_What is being asked_
Copy, from the data below, each line that has the word "jakie".

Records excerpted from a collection
▬▬▬▬▬▬

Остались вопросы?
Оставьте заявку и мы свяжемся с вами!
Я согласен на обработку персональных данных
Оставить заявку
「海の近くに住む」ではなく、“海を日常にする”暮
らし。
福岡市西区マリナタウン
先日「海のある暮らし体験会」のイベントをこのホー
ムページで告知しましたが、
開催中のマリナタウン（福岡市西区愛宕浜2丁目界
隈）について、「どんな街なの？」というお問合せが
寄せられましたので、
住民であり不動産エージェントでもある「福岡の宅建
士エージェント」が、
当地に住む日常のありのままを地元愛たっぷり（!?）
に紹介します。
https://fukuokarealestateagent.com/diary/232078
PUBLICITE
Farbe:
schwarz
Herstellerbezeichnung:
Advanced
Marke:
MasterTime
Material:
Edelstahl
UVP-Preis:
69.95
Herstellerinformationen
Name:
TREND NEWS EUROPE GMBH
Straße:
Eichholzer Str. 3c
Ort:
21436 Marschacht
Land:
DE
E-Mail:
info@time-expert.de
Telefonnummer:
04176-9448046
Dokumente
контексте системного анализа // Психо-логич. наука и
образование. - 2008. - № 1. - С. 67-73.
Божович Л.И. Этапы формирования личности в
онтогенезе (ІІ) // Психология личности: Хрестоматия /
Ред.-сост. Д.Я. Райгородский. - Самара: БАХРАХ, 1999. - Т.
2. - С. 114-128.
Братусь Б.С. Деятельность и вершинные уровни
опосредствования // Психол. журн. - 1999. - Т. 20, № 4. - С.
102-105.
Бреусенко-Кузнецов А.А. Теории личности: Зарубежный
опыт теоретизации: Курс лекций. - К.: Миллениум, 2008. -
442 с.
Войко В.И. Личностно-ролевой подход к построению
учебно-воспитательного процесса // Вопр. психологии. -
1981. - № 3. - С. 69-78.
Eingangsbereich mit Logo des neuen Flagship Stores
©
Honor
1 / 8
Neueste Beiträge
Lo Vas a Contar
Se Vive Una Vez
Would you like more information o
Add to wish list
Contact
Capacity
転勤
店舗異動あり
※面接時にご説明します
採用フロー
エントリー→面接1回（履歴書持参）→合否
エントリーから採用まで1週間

▬▬▬▬▬▬

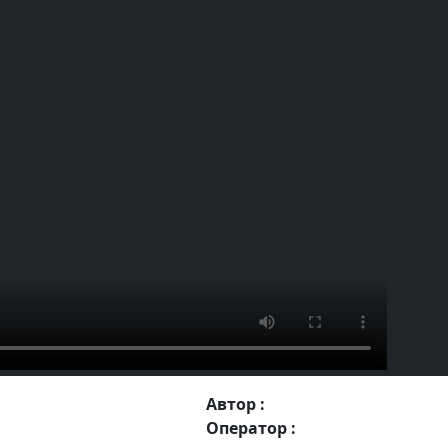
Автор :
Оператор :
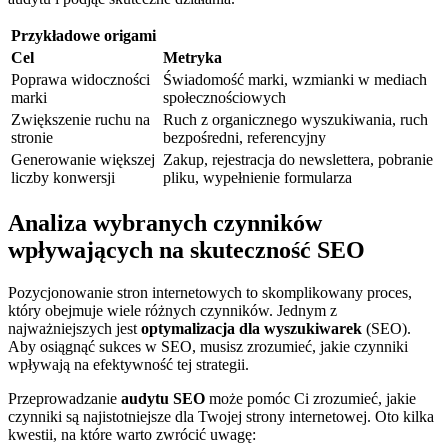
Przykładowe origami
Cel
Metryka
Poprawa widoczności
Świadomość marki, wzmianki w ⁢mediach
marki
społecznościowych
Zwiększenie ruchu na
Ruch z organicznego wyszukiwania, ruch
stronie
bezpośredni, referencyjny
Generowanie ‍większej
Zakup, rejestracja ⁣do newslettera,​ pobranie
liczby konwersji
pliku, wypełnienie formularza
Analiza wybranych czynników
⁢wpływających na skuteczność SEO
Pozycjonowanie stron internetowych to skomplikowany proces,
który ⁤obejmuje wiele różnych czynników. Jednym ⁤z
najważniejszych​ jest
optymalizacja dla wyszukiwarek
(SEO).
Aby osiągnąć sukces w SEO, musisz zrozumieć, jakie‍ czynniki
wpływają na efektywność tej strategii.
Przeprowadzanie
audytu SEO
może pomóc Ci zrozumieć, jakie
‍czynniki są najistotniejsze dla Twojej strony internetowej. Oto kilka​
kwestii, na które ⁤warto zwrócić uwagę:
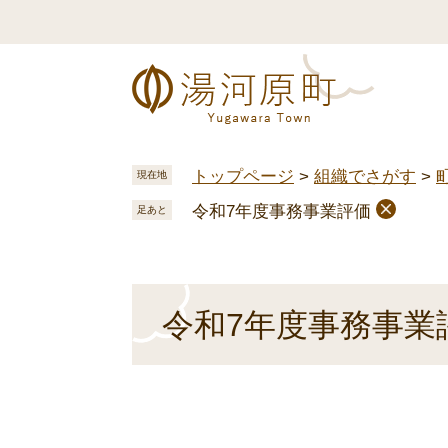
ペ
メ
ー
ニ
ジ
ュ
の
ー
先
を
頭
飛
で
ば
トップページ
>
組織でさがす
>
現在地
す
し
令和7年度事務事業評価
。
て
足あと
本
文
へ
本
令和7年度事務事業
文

▬▬▬▬▬▬

_Result_
Aby osiągnąć sukces w SEO, musisz zrozumieć, jakie‍ czynniki
może pomóc Ci zrozumieć, jakie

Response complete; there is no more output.